Elle présente également Israël comme une démocratie et appelle à ce que l’hymne, le drapeau et symboles nationaux soient inscrits dans la loi. Selon la législation, le texte est basé sur la Déclaration d’Indépendance de 1948 et vise à intégrer ces symboles israéliens dans la loi fondamentale, en leur donnant une base constitutionnelle.

Des militants de gauche brandissent des pancartes et des drapeaux alors qu'ils protestent contre le projet de loi "Etat juif" près de la résidence du Premier ministre à Jérusalem le 29 novembre, 2014. (Crédit :  Yonatan Sindel / Flash90)

Des militants de gauche brandissent des pancartes et des drapeaux alors qu’ils protestent contre le projet de loi « Etat juif » près de la résidence du Premier ministre à Jérusalem le 29 novembre, 2014. (Crédit : Yonatan Sindel / Flash90)

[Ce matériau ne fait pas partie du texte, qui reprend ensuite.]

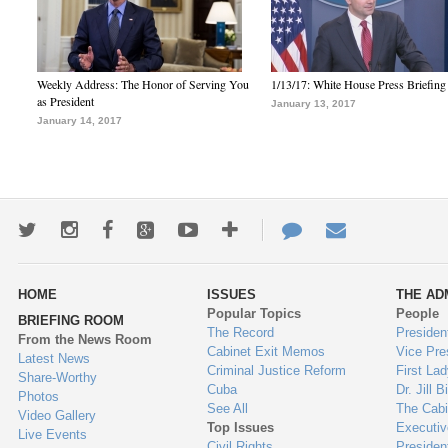
Weekly Address: The Honor of Serving You
1/13/17: White House Press Briefing
as President
January 13, 2017
January 14, 2017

La version précédente du projet de loi, fortement soutenue par le Premier ministre Benjamin Netanyahu, a fait face à une critique féroce de la part de parlementaires de l’opposition et d’autres, qui prétendaient que le texte donnait la prééminence à l’identité d’Israël comme un Etat juif au dessus de son caractère démocratique, ce qui aurait eu pour effet de faire des Israéliens non-Juifs des citoyens de seconde classe.

Les critiques ont aussi prétendu que la loi de l’Etat juif aurait ouvert la porte à une législation anti-démocratique et des politiques discriminatoires.

D’éminentes organisations juives américaines, le président Reuven Rivlin et son prédécesseur Shimon Peres étaient parmi ceux qui ont exprimé l’inquiétude que la précédente mouture du projet de loi de l’Etat juif risquait d’affaiblir la force de la démocratie israélienne.

Le soutien indéfectible de Netanyahu pour le projet de loi était une des raisons pour lesquelles son précédent gouvernement s’est désagrégé en novembre de l’année dernière, provoquant en partie les élections de mars. Les ministres d’alors Tzipi Livni et Yair Lapid s’étaient fortement opposés au projet de loi et avaient menacé de quitter la coalition.

Netanyahu avait repoussé les critiques tant locales que celles de l’étranger et a indiqué qu’inscrire le caractère juif de l’Etat d’Israël comme un fondement constitutionnel était nécessaire étant donné les tentatives de plus en plus nombreuses pour « délégitimer » l’Etat.

« L’Etat d’Israël est l’Etat national du peuple juif, » avait déclaré Netanyahu à l’époque.

« Il assure des droits individuels égaux pour tous les citoyens et nous insistons sur ce point. Mais seul le peuple juif y a des droits nationaux : le drapeau, l’hymne, le droit de chaque Juif d’immigrer dans le pays et d’autres symboles nationaux. Ceux-ci sont accordés uniquement à notre peuple, dans l’unique Etat que nous avons ».

Après sa réélection en mars, Nétanyahu a promis que son nouveau gouvernement adopterait une version du projet de loi, et son accord de coalition prévoit l’adoption du projet de loi.